Global Employment Policy Review

A pro-employment macroeconomic policy framework for Africa. Chapter 4.

Bernd Mueller, Gilad Isaacs, and Ilan Strauss
International Labour Organization
20 July 2022

Summary of Chapter 4 of the Global Employment Policy Review (Second edition).

Creating decent employment opportunities in developing economies is commonly (mis)conceived as only being a challenge of increasing economic growth and fixed capital investment. However, despite African countries seeing relatively strong economic growth after 2002, the improvement in employment outcomes has been less robust, and has worsened over the last decade. One of the main identified causes for this disconnect between growth and productive employment is a lack of structural transformation, i.e. the current economic structures being mostly characterised by low levels of economic diversification and high levels of commodity dependence. The COVID-19 pandemic has further weakened employment outcomes across the continent, with devastating impacts on African economies. Despite expectations that economies will rebound soon, the adverse effects of COVID-19 will reverse hard-won gains on the continent, particularly in employment.

Effective employment generation, spurred by structural and social transformation, necessitates that macroeconomic policy widens its focus from its traditionally stabilising role to a “transformative” role actively targeting decent and productive employment, inclusivity, and sustainability. Macroeconomic policy must directly aim to achieve this, in a mutually supportive relationship with labour market and sectoral policy instruments. This chapter presents such a framework. It argues that the existing market-centric macroeconomic policy regimes – focused on “stabilisation” policies – have failed, and will continue to fail, at employment generation. It demonstrates this insufficiency through unpacking existing macroeconomic policies in Africa, and the concomitant employment outcomes. It then continues to present an alternative pro-employment macroeconomic policy framework, grounded on four foundational postulates.
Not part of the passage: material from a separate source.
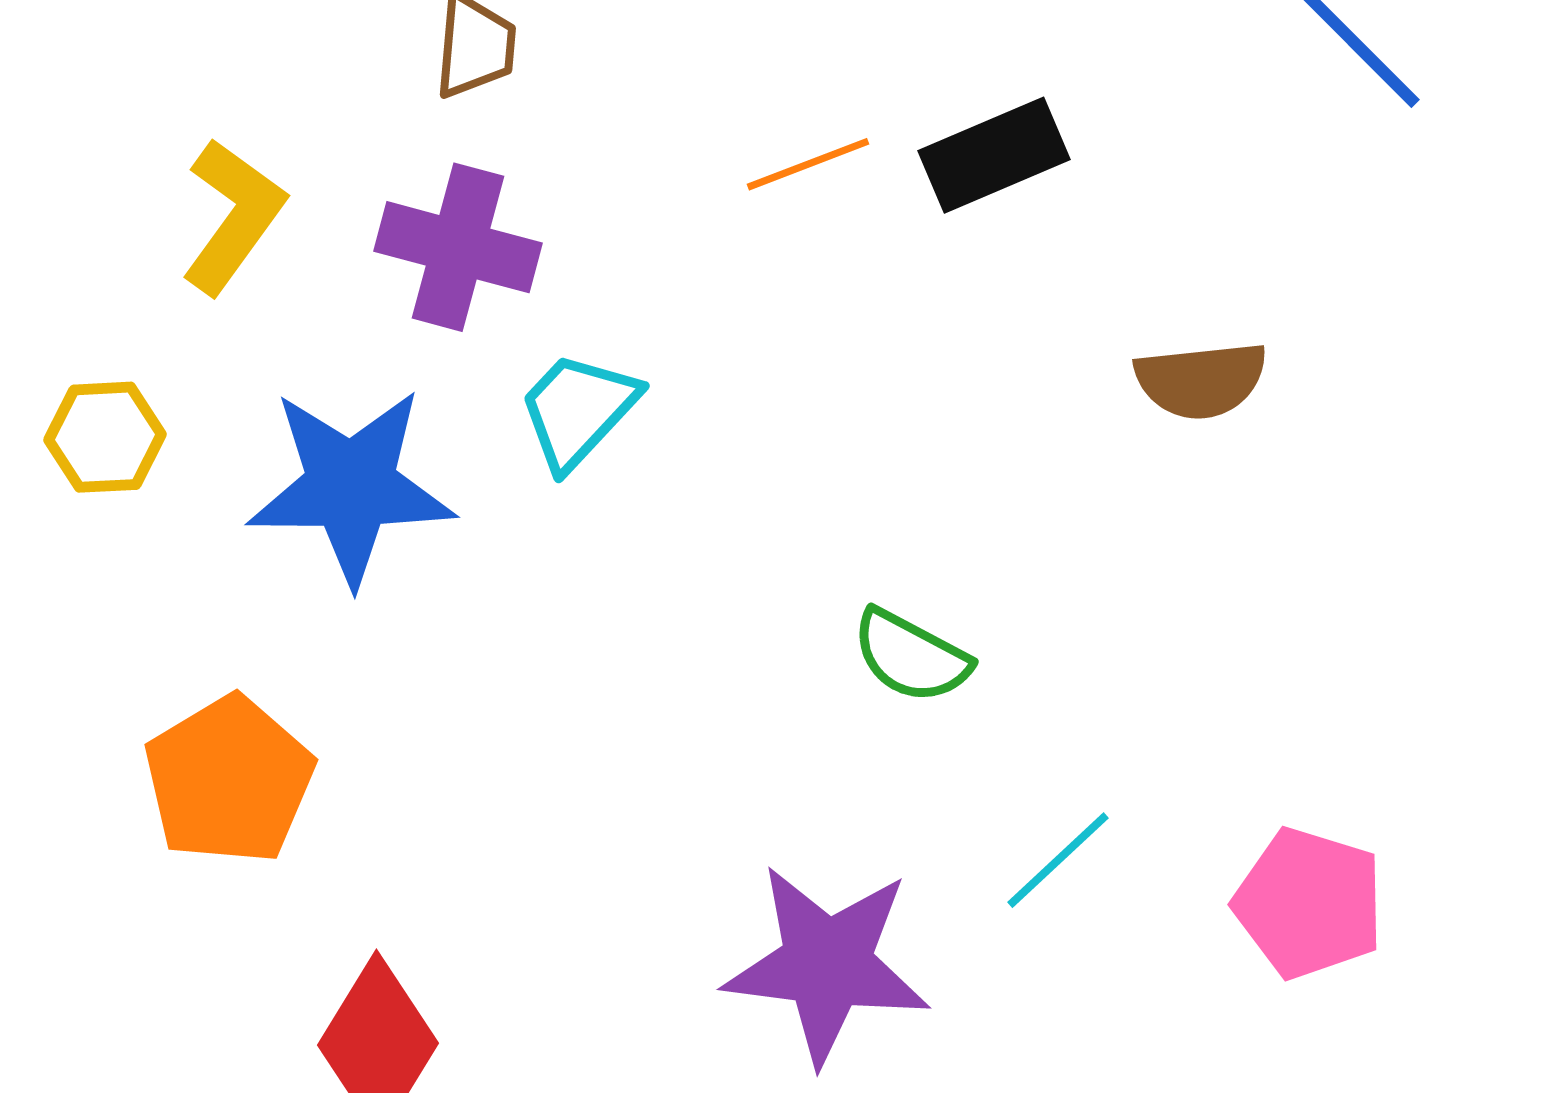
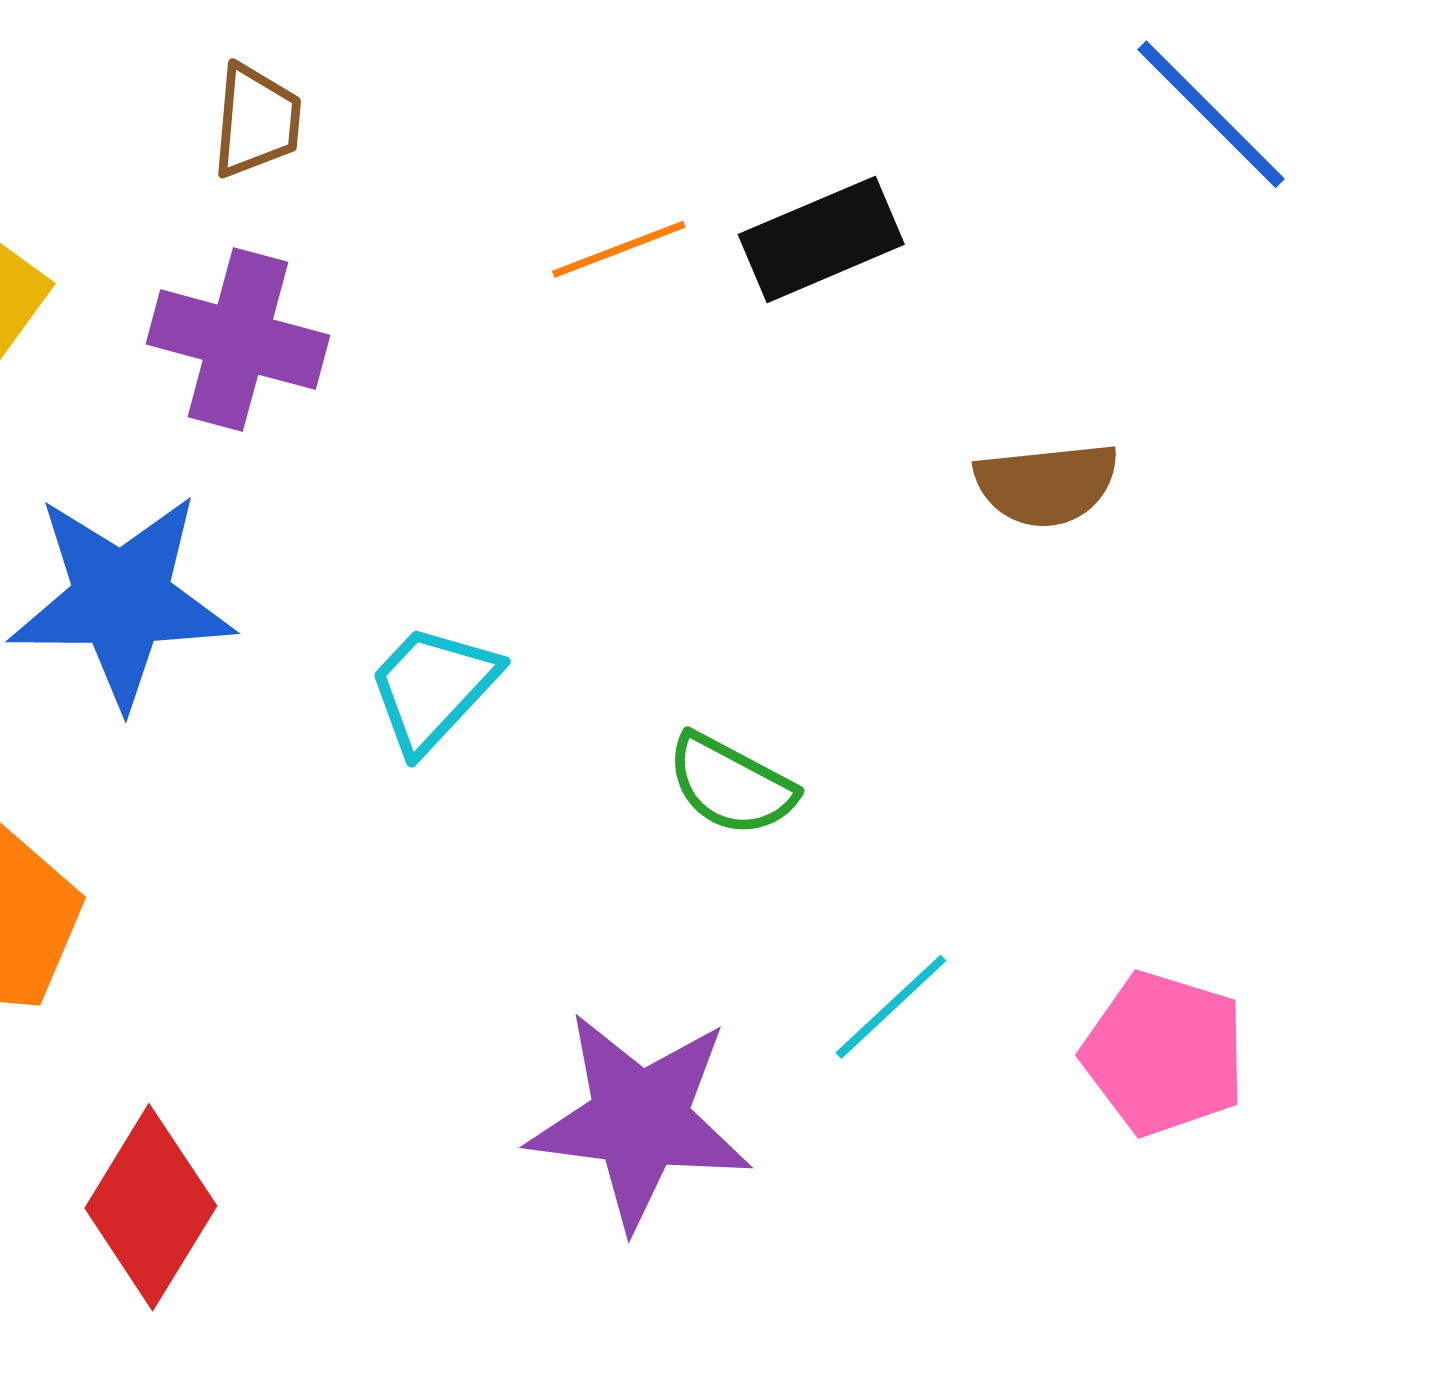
cyan trapezoid: (578, 410) -> (433, 688), moved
First, achieving decent and productive employment growth requires coordination of, and integration across, macroeconomic, sectoral and labour market policies under a shared integrated employment policy framework. Second, within this, macroeconomic policy – a specific focus of this chapter – has a leading role to play. Third, and consequently, macroeconomic policy should aim to stimulate employment through both demand- and supply-side measures in the short and long run. Fourth, macroeconomic policy must directly target these employment objectives while supporting the sectoral and labour market policies that seek the same outcome.

Only through such a transformative, pro-employment macroeconomic policy framework will African countries be able to achieve sustained structural transformation and productive and decent employment for African women and men, and youth in particular.